Uh, no. This is a lie. What Schneider is referring to is this study by antivaccine lawyers that claimed that the Vaccine Court compensated children for vaccine-induced autism. They didn’t. The study was also arguably profoundly unethical.

Antivaccinationists also don’t like the cap on compensation and think they can win big in federal courts, which they just might if they get a sympathetic jury and a judge who lets the quacks and cranks testify. As you might gather from the video, antivaccinationists also don’t like the fact that they can’t face pharmaceutical companies directly, although it’s not true that the companies don’t pay. (Pharmaceutical companies do pay for the Vaccine Court through an excise tax on each vaccine dose administered.) Antivaccinationists also don’t like the lack of an opportunity to go on fishing expeditions in pharmaceutical company records during discovery. Heck, The Canary Party video basically says that, although Schneider doesn’t use those words.

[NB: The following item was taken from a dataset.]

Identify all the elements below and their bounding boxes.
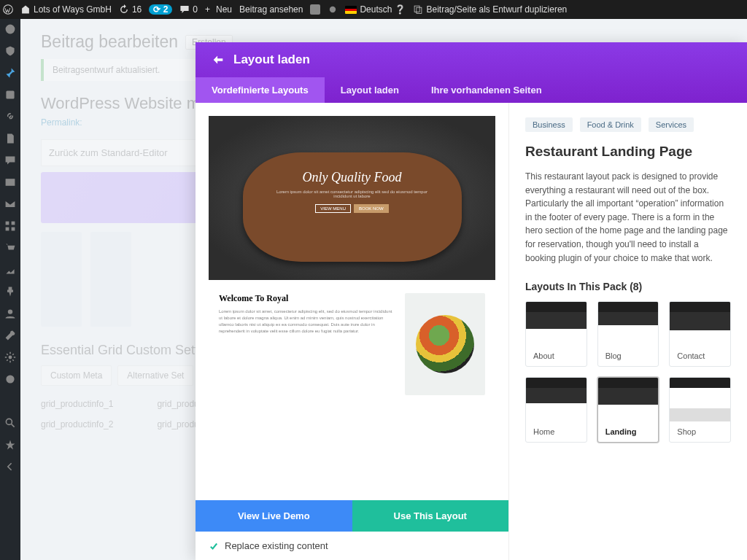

There’s no doubt that children injured by vaccines deserve compensation. They deserve compensation that is reasonably fast, fair, not unduly burdensome, and adequate to take care of their needs. Through the vaccine court, most real cases of vaccine-induced injury get that. Autism, however, is not a “vaccine-induced” injury, efforts of antivaccinationists to make deceptive arguments otherwise notwithstanding. The science is quite clear on that. As long as antivaccinationists cling to the belief that vaccines cause autism, they will continue to attack the Vaccine Court. What’s really hilarious and ironic about this is that it was Barbara Loe Fisher, the grande dame of the antivaccine movement, and her co-founders of the antivaccine group National Vaccine Information Center, who joined with the American Academy of Pediatrics to draft the original National Childhood Vaccine Injury Act of 1986.

That’s right, the NVICP came into being with the help of antivaccine activists. Now they hate it.